Chapter 24. High Availability

Table of Contents

24.1. Introduction to ConfD High Availability
24.2. HA framework requirements
24.3. Mode of operation
24.4. Security aspects
24.5. API
24.6. Ticks
24.7. Joining a cluster
24.8. Relay slaves
24.9. CDB replication

24.1. Introduction to ConfD High Availability

ConfD support replication of the CDB configuration as well as of the operational data kept in CDB. The replication architecture is that of one active master and a number of passive slaves.

All configuration write operations must occur at the master and ConfD will automatically distribute the configuration updates to the set of live slaves. Operational data in CDB may be replicated or not based on the tailf:persistent statement in the data model and the ConfD configuration. All write operations for replicated operational data must also occur at the master, with the updates distributed to the live slaves, whereas non-replicated operational data can also be written on the slaves.

The only thing ConfD does is to replicate the CDB data amongst the members in the HA group. It doesn't perform any of the otherwise High-Availability related tasks such as running election protocols in order to elect a new master. This is the task of a High-Availability Framework (HAFW) which must be in place. The HAFW must instruct ConfD which nodes are up and down using API functions from confd_lib_ha(3). Thus in order to use ConfD configuration replication we must first have a HAFW.

Replication is supported in several different architectural setups. For example two-node active/standby designs as well as multi-node clusters with runtime software upgrade.

Master - Slave configuration

In a chassis solution there are (at least two) but a fixed number of management blades. We wish that all configuration data is replicated and if the active dies the standby will takeover and the configuration data is not lost.

One master - several slaves

Furthermore it is assumed that the entire cluster configuration is equal on all hosts in the cluster. This means that node specific configuration must be kept in different node specific subtrees, for example as in Example 24.1, “A data model divided into common and node specific subtrees”.

Example 24.1. A data model divided into common and node specific subtrees

container cfg {
  container shared {
    leaf dnsserver {
      type inet:ipv4-address;
    }
    leaf defgw {
      type inet:ipv4-address;
    }
    leaf token {
      type AESCFB128EncryptedString;
    }
    ...
  }
  container cluster {
    list host {
      key ip;
      max-elements 8;
      leaf ip {
        type inet:ipv4-address;
      }
     ...
    }
  }
}

24.2. HA framework requirements

ConfD only replicates the CDB data. ConfD must be told by the HAFW which node should be master and which nodes should be slaves.
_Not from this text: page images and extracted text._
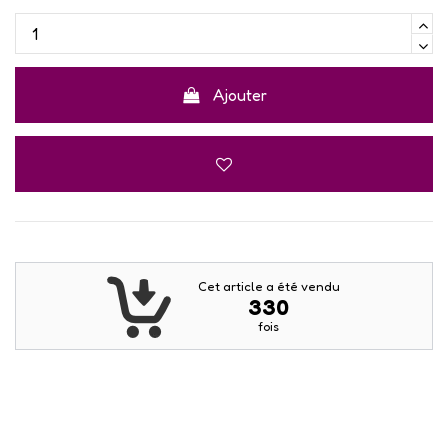
Ajouter
Cet article a été vendu
330
fois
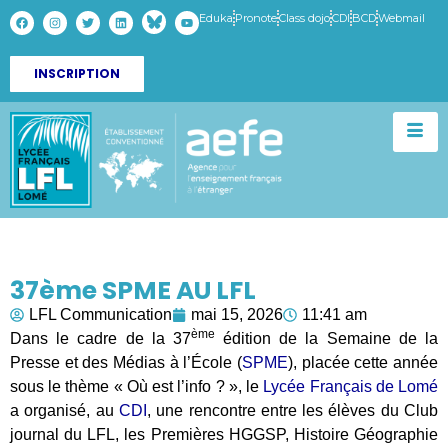
Eduka
Pronote
Class dojo
CDI
BCD
Webmail
INSCRIPTION
37ème SPME AU LFL
LFL Communication
mai 15, 2026
11:41 am
ème
Dans le cadre de la 37
édition de la Semaine de la
Presse et des Médias à l’École (
SPME
), placée cette année
sous le thème « Où est l’info ? », le
Lycée Français de Lomé
a organisé, au
CDI
, une rencontre entre les élèves du Club
journal du LFL, les Premières HGGSP, Histoire Géographie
The HA framework must also detect when nodes fail and instruct ConfD accordingly. If the master node fails, the HAFW must elect one of the remaining slaves and appoint it the new master. The remaining slaves must also be informed by the HAFW about the new master situation. ConfD will never take any actions regarding master/slave-ness by itself.

24.3. Mode of operation

ConfD must be instructed through the confd.conf configuration file that it should run in HA mode. The following configuration snippet enables HA mode:

<ha>
  <enabled>true</enabled>
  <ip>0.0.0.0</ip>
  <port>4569</port>
  <tickTimeout>PT20S</tickTimeout>
</ha>

The IP address and the port above indicates which IP and which port should be used for the communication between the HA nodes. The tickTimeout is a duration indicating how often each slave must send a tick message to the master indicating liveness. If the master has not received a tick from a slave within 3 times the configured tick time, the slave is considered to be dead. Similarly, the master sends tick messages to all the slaves. If a slave has not received any tick messages from the master within the 3 times the timeout, the slave will consider the master dead and report accordingly.

A HA node can be in one of three states: NONE, SLAVE or MASTER. Initially a node is in the NONE state. This implies that the node will read its configuration from CDB, stored locally on file. Once the HA framework has decided whether the node should be a slave or a master the HAFW must invoke either the function confd_ha_beslave(master) or confd_ha_bemaster().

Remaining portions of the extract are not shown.